NECOMIMI: Neural-Cognitive Multimodal EEG-informed Image Generation with Diffusion Models

TL;DR

A key discovery of this work is that the model tends to generate abstract or generalized images, such as landscapes, rather than specific objects, highlighting the inherent challenges of translating noisy and low-resolution EEG data into detailed visual outputs.

Abstract

NECOMIMI (NEural-COgnitive MultImodal EEG-Informed Image Generation with Diffusion Models) introduces a novel framework for generating images directly from EEG signals using advanced diffusion models. Unlike previous works that focused solely on EEG-image classification through contrastive learning, NECOMIMI extends this task to image generation. The proposed NERV EEG encoder demonstrates state-of-the-art (SoTA) performance across multiple zero-shot classification tasks, including 2-way, 4-way, and 200-way, and achieves top results in our newly proposed Category-based Assessment Table (CAT) Score, which evaluates the quality of EEG-generated images based on semantic concepts. A key discovery of this work is that the model tends to generate abstract or generalized images, such as landscapes, rather than specific objects, highlighting the inherent challenges of translating noisy and low-resolution EEG data into detailed visual outputs. Additionally, we introduce the CAT Score as a new metric tailored for EEG-to-image evaluation and establish a benchmark on the ThingsEEG dataset.

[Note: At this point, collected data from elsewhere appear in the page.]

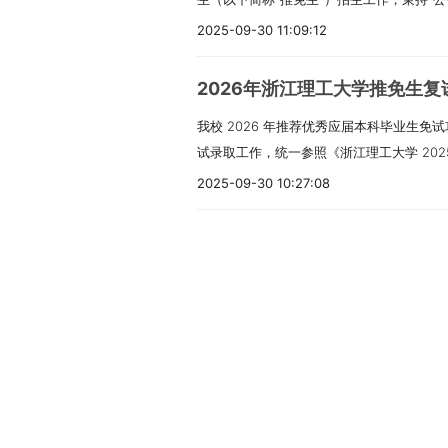
施推免生复试工作围绕名单确定、资格审查
中，各学院接收推免生的总名额，需与此前上
单原件，且成绩单须加盖推荐院校教务处公章
结合学院实际情况，特制定本方案。一、接
开展，具体要求如下：1. 复试名单确定与体
硕士生招生专业目录》信息保持一致；且各
2025-09-30 11:09:12
复印件，或其他可证明外语水平的考试成绩单
2026年接收推免生的全日制专业、专业代码
12 日至 9 月 17 日期间，各硕士研究
标，不得挤占统考名额。四、时间安排与工
原件，如获奖证书、学术论文、出版物、原
代码020200（应用经济学）：招生计划1
行全面审核，并逐一向考生反馈审核结果，
2026 年推免生复试工作采用线下方式开
取1. 复试安排复试内容涵盖英语水平、专
2026年浙江理工大学推免生
020200（应用经济学）：招生计划10人，
格。（2）体检要求：考生在收到复试通知
月 17 日 —9 月 19 日，具体时段与
满分100分。其中，英语水平占20分，专业素
我校 2026 年推荐优秀应届本科毕业生免
025100（金融）：招生计划12人，招生类
生信息网的 “下载中心” 板块，自行下载
测试：由学校心理健康教育中心统一组织，
拟录取规则（1）学院将依据复试总成绩，
试录取工作，统一参照《浙江理工大学 20
025400（国际商务）：招生计划12人，招
的医院完成体检，并在参加复试时，将体检
9 月 15 日 —9 月 19 日，具体要求
单。复试总成绩计算方式为：复试总成绩=
执行。所有推免生的复试、录取环节，均需通
025800（数字经济）：招生计划8人，招
2025-09-30 10:27:08
研究生招生单位，由招生单位进行统一审核。
试的考生，其复试成绩视为无效。（三）考
质成绩。（2）存在以下任一情形的推免生
生（免初试、转段）信息公开暨管理服务系统
120200（工商管理学）：招生计划5人，招
前，各招生单位需对考生的相关材料原件进
知书》（需在学校研招网推免生报名系统自
绩”低于12分（不含12分）； ② “专业
成，确保流程规范、信息可追溯。一、复试
125300（会计）：招生计划6人，招生
人的身份证、学生证、本科阶段（大一至大
参与心理测试→参加复试（含专业笔试与面
③ “综合素质成绩”低于24分（不含24分
加复试前，需按以下清单准备并提交相关材
请人需在规定时间内登录“推免服务系统”填
平等级证书（如四六级证书）及各类获奖证
定拟录取名单→具有拟录取资格的考生提交
考试违纪舞弊、替考行为，或思想品德考核
审查的核心依据：身份与学籍证明：本人有
至10月17日中午12时，逾期将无法提交
“研究生招生思想政治和品德表现审查表”“体检
录取资格的考生，需在当地二级甲等及以上
统”，向拟录取考生发送待录取通知。考生需
份（复试时需携带原件，供现场核验身份）
（含直博生、推免硕士生）需满足以下条件：1
发送至各招生单位指定的联系人邮箱（邮箱
函之日起 20 个工作日内，需将体检表原
系统”确认是否接受待录取通知。（4）拟
学习成绩单复印件 1 份，需加盖本科就读
决拥护中国共产党的领导，道德品质良好，
https://yz.gdufs.edu.cn/lxwm
表或体检结果不合格的考生，学校不予录取
生院网站进行公示，公示期不少于7天。（
确保成绩真实有效）；外语水平证明：大学英语
3. 身体健康状况符合国家及我校规定的研究
格。3. 复试方式、内容及评分规范（1）复
为我校硕士研究生的推免生，发放同意接收函。（六
以“推免系统”公布的信息为准，请各位推免
IELTS 等外语考试合格证书或成绩证明复印
学校2026年推荐免试研究生资格的优秀应届本
试” 与 “网络远程面试” 两种方式中的一
学院需以单位为主体，向研招办报送以下三类材
及要求，避免错过关键时间节点。四、复试
励证明：大学期间获得的各类荣誉称号、学
年国家及我院硕士研究生招生专业目录中规定
“笔试” 或 “面试”。（2）复试纪律要求
生拟录取名单》；2.《暨南大学 2026 年
议（双机位）的形式开展复试。（二）复试
印件 1 份（原件需携带备查）；科研能力
要求：除满足上述1-5项条件外，本科阶段
后，不得以任何形式（包括口头、文字、电
2026 年推免生不合格名单》。五、复试内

This study underscores the potential of EEG-to-image generation while revealing the complexities and challenges that remain in bridging neural activity with visual representation.

Figures (49)

• Figure 1: This image demonstrates the capability of the NECOMIMI model to reconstruct images purely from EEG data without using the "Seen" images (ground truth) as embeddings during the generation process. The two-stage NECOMIMI architecture effectively extracts semantic information from noisy EEG signals, showing that it can capture and represent the underlying concepts from brainwave activity. The bottom row of images, generated solely from EEG input, highlights the potential of NECOMIMI to approximate the content of the "Seen" images in the top row, even in the absence of any direct visual reference or embedding.
• Figure 2: The figure illustrates the entire workflow of the EEG-based image generation model.
• Figure 3: This diagram shows the overall structure and workflow of the NERV EEG encoder model.
• Figure 4: The image illustrates the progression of visual representations generated using different embedding techniques in a diffusion model: (a) Top row: The original images shown to subjects (ground truth). (b) Second row: Images generated by the CLIP-ViT embeddings of the original images. (c) Third row: Images generated by one-stage method using pure EEG embeddings with NERV EEG encoder. (d) Fourth row: Images generated by two-stage NECOMIMI method using pure EEG embeddings with NERV EEG encoder.
• Figure 5: Random selected generated images in Subject 6 with NICE EEG encoder.